The art works collected over the Francis's lives have a combined pre-sale estimate of $5.2m to $7.4m. Other artists represented in the collection include Rita Angus, Toss Woollaston and Gordon Waters.
The Canoe Tainui was purchased in 1969 for $550 and was expected to go for between $1.2m and $2m at the auction.
Art + Object director Leigh Melville said this is one of the last major works from McCahon that sat in private hands. The proceeds from the sale will benefit the Francis's three children, she said.
"We've got mixed emotions it's been such a privilege to have the painting here in the room. We've enjoyed working with it and spending time with it. So we're delighted to have such a sale but sad to see it go.

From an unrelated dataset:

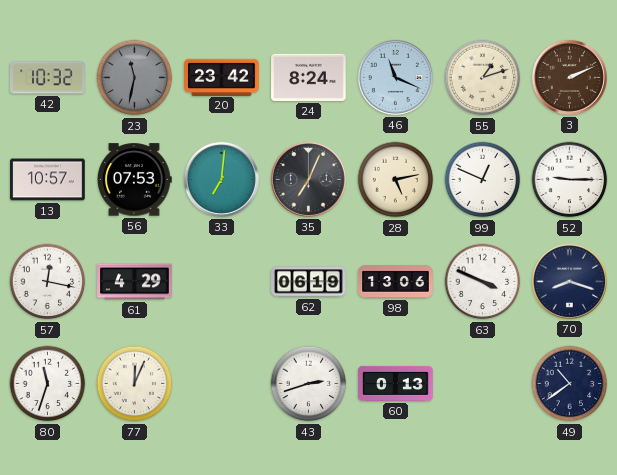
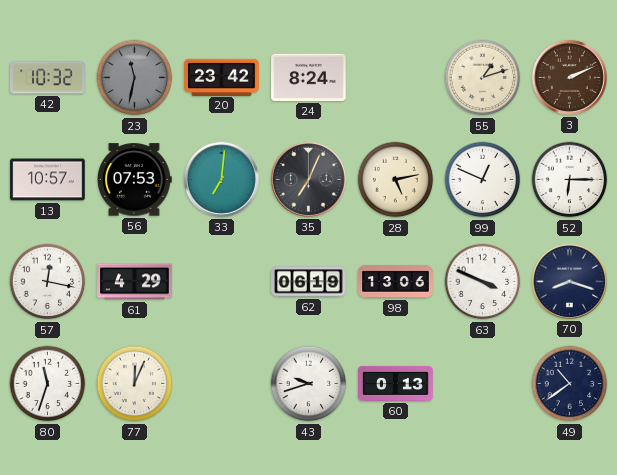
46: 11:19 -> none
52: 9:15 -> 6:15
43: 2:42 -> 9:42
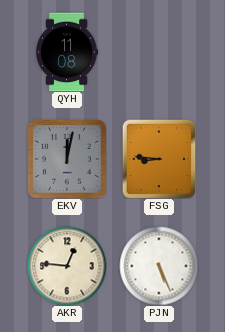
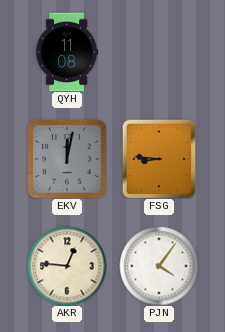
PJN: 5:26 -> 4:06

"We are delighted New Zealand's foremost artist Colin McCahon now holds the record for the highest selling painting."
Melville predicted that the work would sell for over $1.2million which meant there are a small number of buyers for paintings at this level. Around five people bidded with two of those coming from the phones.
Tim Francis, who was a former NZ permanent representative to the United Nations and ambassador to the US, died in January. His wife passed away two months later.

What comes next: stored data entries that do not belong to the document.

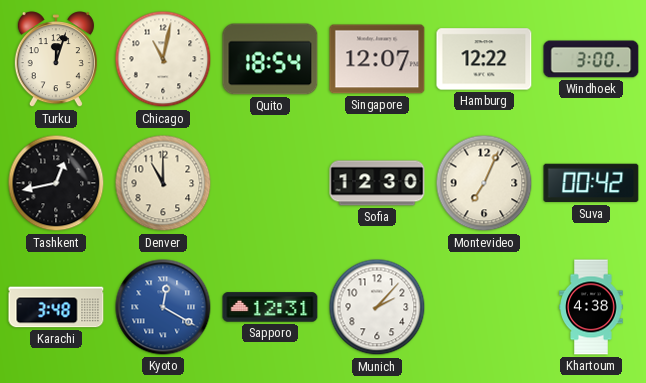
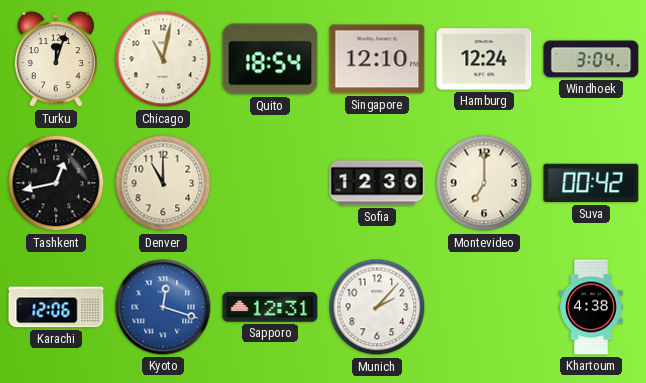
Singapore: 12:07 -> 12:10
Hamburg: 12:22 -> 12:24
Windhoek: 3:00 -> 3:04
Montevideo: 7:04 -> 7:00
Karachi: 3:48 -> 12:06
Kyoto: 12:20 -> 12:18
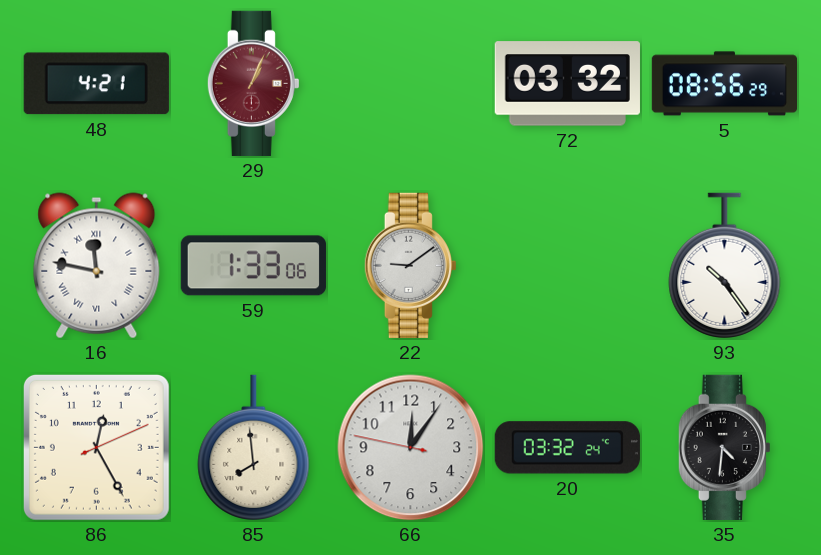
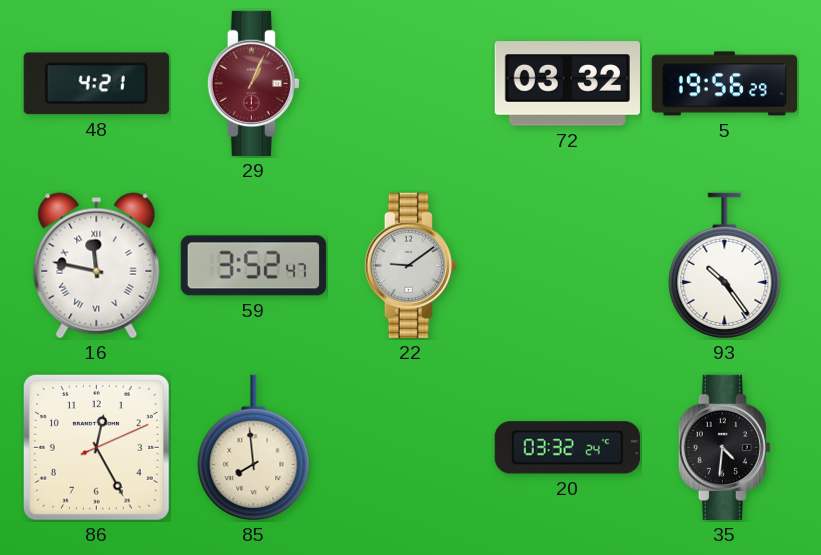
5: 08:56 -> 19:56
59: 1:33 -> 3:52
66: 12:05 -> none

The couple bought The Canoe Tainui almost 50 years ago and Francis wrote in 2011 that it had been with them ever since, including when they were posted overseas.
Tim describes the moment they first saw the work that, today, could be worth as much as $2m: "It was stunning, lyrical, subtle, glowing ... You know, up to that point, I had been - apprehensive I think is the word - about Pakeha taking Maori objects, symbols, even history, and making it into something of their own. But this was not like that. The words, the names, were handled reverently. The whole feel of the painting was one of honouring Maori, acclaiming Maori culture ... here is a profoundly expressive celebration of Maori identity, Maori nationality."
The painting, eight panels that Tim and Sherrah always hung in a line as "you are meant to walk alongside it" went to Washington twice, lived in New York once, and had pride of place in the high commissioner's residence in Singapore. In Wellington, it stretches the length of upstairs pelmet, casually flanked by works by Richard Killeen.
"It was part of our family," said their son Paul Francis.